Tutorial III: DESC Integrations

QUADCOIL uses the Simsopt convention for Fourier RZ surfaces internally. The surface object, SurfaceRZFourierJAX, can nevertheless be converted to and from DESC’s FourierRZToroidalSurface.

Surface conversion

To import a DESC surface into QUADCOIL, provide the DESC surface and the quadrature points to use in QUADCOIL:

import jax.numpy as jnp
from quadcoil import SurfaceRZFourierJAX

quadcoil_surface = SurfaceRZFourierJAX.from_desc(
    desc_eq.surface,
    quadpoints_phi=jnp.linspace(0, 1, 32 * desc_eq.NFP, endpoint=False),
    quadpoints_theta=jnp.linspace(0, 1, 34, endpoint=False),
)

To export a QUADCOIL surface to DESC:

desc_surface = quadcoil_surface.to_desc()

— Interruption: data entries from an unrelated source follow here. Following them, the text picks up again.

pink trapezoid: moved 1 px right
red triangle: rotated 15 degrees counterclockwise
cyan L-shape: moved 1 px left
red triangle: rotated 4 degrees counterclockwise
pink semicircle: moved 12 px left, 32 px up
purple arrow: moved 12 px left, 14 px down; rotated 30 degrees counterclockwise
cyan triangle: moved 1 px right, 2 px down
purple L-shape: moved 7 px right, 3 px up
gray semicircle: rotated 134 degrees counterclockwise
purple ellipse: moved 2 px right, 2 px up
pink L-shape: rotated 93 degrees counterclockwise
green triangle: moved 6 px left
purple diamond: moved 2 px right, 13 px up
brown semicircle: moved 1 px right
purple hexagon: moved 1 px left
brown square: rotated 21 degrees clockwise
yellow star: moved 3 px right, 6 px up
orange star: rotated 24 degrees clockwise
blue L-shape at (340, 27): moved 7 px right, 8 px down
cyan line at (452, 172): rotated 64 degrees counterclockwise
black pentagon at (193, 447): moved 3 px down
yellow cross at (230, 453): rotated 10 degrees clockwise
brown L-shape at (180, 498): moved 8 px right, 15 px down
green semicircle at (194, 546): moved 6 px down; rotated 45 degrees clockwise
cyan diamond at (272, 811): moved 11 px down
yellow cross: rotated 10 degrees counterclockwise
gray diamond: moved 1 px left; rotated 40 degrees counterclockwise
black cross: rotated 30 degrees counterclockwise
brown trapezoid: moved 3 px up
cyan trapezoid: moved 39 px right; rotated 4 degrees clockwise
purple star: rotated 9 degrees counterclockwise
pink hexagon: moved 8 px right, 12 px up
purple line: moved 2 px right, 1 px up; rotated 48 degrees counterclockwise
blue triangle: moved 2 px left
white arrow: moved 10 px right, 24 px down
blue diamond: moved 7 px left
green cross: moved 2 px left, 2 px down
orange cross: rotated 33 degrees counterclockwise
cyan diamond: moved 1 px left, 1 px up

The returned object is a DESC FourierRZToroidalSurface. This is a surface conversion only; it does not create a DESC equilibrium.

Running QUADCOIL from a DESC equilibrium

The helper quadcoil.io.desc.quadcoil_desc wraps quadcoil.quadcoil and loads the equilibrium-dependent inputs from a DESC equilibrium:

from quadcoil.io.desc import quadcoil_desc

out_dict, qp, dofs_opt, solve_results = quadcoil_desc(
    desc_eq=eq,
    vacuum=False,
    plasma_M_theta=32,
    plasma_N_phi=32,
    plasma_coil_distance=0.5,
    objective_name='f_B',
    metric_name=('f_B', 'f_K'),
)

The DESC equilibrium eq supplies the plasma boundary, number of field periods, stellarator symmetry, net poloidal current \(G\), and, when vacuum=False, the plasma contribution to the normal field error Bnormal_plasma. With desc_scaling=True, the wrapper also uses DESC normalization factors to set objective and constraint units when available.

The remaining keyword arguments are passed to quadcoil.quadcoil. See Tutorial I: running QUADCOIL for the detailed meaning of objectives, constraints, winding surface choices, metrics, and solver options.